On March 1, the Cardinals signed Molina to a five-year, $75-million extension. It didn't supersede the final year of his contract, so the extension starts in 2013. In simpler terms, this is what happened:
- Player had a career year that's miles ahead of anything he'd ever done before.
- Team signs player to lucrative extension.

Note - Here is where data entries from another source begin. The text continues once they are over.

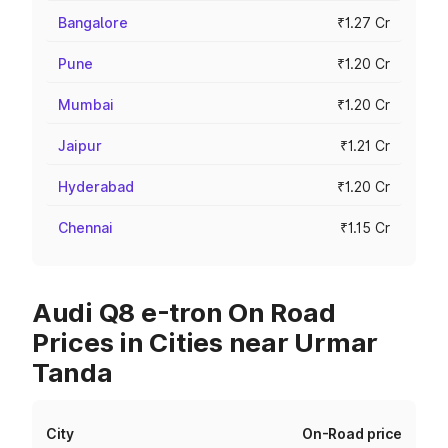
Bangalore
₹1.27 Cr
Pune
₹1.20 Cr
Mumbai
₹1.20 Cr
Jaipur
₹1.21 Cr
Hyderabad
₹1.20 Cr
Chennai
₹1.15 Cr
Audi Q8 e-tron On Road
Prices in Cities near Urmar
Tanda
City
On-Road price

You usually know how this ends, whether it's with Gary Matthews, Jr. or Carl Pavano. The odds are great the player will regress back to the player he was before the career year. It's not cynical; it's just what usually happens. The good news for the Cardinals was that Molina could still regress to his old self and be ridiculously valuable. They had a safety net for when he stopped hitting like a middle-of-the-order hitter. Which he was going to, surely.
He got better.
That means we are in Phase 3 of Molina's career. In order:
The youngster with preternatural ability behind the plate who hit like he wore his catcher's gear to the plate. It wasn't pretty:
The Cardinals doggedly stuck with him, living with his weak offense to get his stellar defense. His comp on Baseball Reference for his age-22 and age-24 season was Ivey Wingo, which actually seemed a little generous. He was young, sure, but there was nothing in his minor-league line that hinted at future success, other than a low strikeout rate and okay batting average. His career line in the minors was (and is) .278/.335/.368.
This is where the caveat for a catcher became necessary. Because he started hitting well … for a catcher. He never cracked a .400 slugging percentage, and his on-base percentage from 2007 through 2010 was .347, which was good but hardly great. This lasted until he was 27, so there was a great chance that Molina had peaked. It sure beat Phase 1.
Apparently, there's a Phase 3 now, and we're supposed to get used to it. It consists of Yadier Molina enjoying one of the better stretches of behind-the-plate offense in recent years: Over his last 1,012 plate appearances, Molina has hit 58 doubles and 32 homers, with a .312 average, .360 on-base percentage, and a .481 slugging percentage.
And all that up there has to do with his offense. The reason I was even thinking about Molina in the first place was because he did this last night:
He's a rare creature: a Gold Glove-winning machine that no one complains about. Of course he deserves the Gold Glove.
His aptitude behind the plate is one of the reasons why he's fifth in the NL in wins above replacement according to Baseball Reference, and eighth according to FanGraphs. The offense from Phase 3 combined with the defense that's been there all along makes Molina one of the game's best players.
I haven't fleshed this one out yet, but I think it's Molina floating in the heavens, calm, as Thus Spake Zarathustra swells before the credits roll.
With another season of hitting success behind Molina, the Cardinals' extension doesn't look nearly as risky, especially considering that the Dodgers (A.J. Ellis is good, but have you seen what he makes? Like, nothing), Tigers (with Alex Avila moving to shortstop), and others would have pushed to sign him for big money. Whereas his ceiling seemed to be good-for-a-catcher with a floor of Brad Ausmus, it looks like his floor in his early 30s is something like Phase 2 up there.
Not every contract after a career year is a disaster, and it looks like the Cards made out with the Molina extension. We're in year two of the new Yadier Molina. And, man, what a fantastic player that is.